Sen Allah'tan sabır ve namazla yardım istediğinde Allah seni kendi hâline bırakmaz. Tazarru ile yalvara yakara dua etmeyi unutma ve duanın kabul olmasında da aceleci davranma.
Ebû Hurayra radıyallahu anh’den rivayet edildiğine göre Rasûlullah sallallahu aleyhi ve sellem şöyle buyurdu:
“Herhangi biriniz acele etmedikçe duası kabul edilir. (Kul acele ederek) Rabbime kaç defa dua ettim de duamı kabul etmedi, der.” (Buhârî, Daavât 22; Müslim, Zikir 90, 91. Ayrıca bk. Ebû Dâvûd, Vitir 23; Tirmizî, Daavât 12; İbni Mâce, Dua 7)
Müslim’in diğer rivayeti şöyledir:
- “Bir kul günah olan veya akrabası ile darılmasına yol açan bir şeyi dilemedikçe yahut acele etmedikçe duası kabul olunur.”
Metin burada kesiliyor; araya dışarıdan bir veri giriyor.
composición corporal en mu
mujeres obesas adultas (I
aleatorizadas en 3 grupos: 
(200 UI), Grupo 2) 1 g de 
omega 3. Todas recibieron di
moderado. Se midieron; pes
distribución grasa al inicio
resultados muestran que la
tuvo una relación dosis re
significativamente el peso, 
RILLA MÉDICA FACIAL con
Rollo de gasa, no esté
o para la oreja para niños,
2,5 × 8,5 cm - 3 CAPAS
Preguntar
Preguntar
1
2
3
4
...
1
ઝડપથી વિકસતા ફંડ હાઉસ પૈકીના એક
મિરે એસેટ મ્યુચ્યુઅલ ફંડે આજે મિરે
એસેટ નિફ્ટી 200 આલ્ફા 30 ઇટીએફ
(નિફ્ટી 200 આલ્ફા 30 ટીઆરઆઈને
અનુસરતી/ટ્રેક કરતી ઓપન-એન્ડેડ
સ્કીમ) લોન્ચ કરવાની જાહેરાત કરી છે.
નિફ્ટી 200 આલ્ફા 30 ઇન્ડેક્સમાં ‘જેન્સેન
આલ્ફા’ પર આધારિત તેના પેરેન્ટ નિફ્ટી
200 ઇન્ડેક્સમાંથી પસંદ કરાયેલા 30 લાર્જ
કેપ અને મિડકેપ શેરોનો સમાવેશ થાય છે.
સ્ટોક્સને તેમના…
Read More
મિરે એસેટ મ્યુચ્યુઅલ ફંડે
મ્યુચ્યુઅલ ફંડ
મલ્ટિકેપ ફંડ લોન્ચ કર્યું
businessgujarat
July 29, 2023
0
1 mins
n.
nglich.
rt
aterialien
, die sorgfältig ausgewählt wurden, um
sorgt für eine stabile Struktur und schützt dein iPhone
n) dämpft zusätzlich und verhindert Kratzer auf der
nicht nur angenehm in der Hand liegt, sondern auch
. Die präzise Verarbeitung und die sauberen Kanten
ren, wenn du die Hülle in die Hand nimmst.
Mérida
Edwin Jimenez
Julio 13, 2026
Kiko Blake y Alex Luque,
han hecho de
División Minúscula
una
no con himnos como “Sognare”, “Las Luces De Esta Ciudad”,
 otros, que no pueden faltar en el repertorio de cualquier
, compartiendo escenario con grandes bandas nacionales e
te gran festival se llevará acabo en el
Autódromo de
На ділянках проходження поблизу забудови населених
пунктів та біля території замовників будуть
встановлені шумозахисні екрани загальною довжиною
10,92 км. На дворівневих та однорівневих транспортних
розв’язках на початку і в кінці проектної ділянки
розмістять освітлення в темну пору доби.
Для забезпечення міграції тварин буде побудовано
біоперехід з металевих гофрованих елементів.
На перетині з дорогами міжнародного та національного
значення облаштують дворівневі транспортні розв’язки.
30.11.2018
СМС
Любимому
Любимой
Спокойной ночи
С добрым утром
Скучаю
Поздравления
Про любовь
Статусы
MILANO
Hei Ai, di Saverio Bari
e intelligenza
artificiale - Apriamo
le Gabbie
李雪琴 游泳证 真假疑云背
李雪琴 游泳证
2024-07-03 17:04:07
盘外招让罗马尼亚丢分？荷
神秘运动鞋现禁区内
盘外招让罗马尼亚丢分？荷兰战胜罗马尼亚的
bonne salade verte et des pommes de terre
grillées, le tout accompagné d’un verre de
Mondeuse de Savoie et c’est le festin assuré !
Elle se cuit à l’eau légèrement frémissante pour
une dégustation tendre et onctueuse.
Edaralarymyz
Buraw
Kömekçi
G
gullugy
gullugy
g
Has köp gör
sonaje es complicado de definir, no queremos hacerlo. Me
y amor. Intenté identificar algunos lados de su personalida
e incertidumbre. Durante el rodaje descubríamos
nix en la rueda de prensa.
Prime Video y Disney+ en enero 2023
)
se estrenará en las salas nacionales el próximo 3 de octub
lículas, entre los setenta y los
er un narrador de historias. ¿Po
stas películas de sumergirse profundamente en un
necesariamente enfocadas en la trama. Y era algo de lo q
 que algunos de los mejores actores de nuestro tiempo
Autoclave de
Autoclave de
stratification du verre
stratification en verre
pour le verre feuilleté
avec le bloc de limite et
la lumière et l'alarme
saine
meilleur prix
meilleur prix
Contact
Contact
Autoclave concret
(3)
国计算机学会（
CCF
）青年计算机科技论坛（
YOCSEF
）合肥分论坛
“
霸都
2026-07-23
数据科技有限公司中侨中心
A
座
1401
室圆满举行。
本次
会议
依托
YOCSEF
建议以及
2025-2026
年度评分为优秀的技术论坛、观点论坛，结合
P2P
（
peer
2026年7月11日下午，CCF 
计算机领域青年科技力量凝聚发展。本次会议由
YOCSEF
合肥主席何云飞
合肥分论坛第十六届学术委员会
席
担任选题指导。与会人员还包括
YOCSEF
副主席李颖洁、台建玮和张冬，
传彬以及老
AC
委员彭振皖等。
- Yâ Rasûlullah! Acele etmek ne demektir? diye sorulunca da şöyle buyurdu:
- “Nice defalar hep dua ettim de Rabbimin duamı kabul buyurduğunu gördüğüm yok, der. Duasının hemen kabul edilmemesi sebebiyle bıkar ve duayı bırakır.” (Müslim, Zikir 92)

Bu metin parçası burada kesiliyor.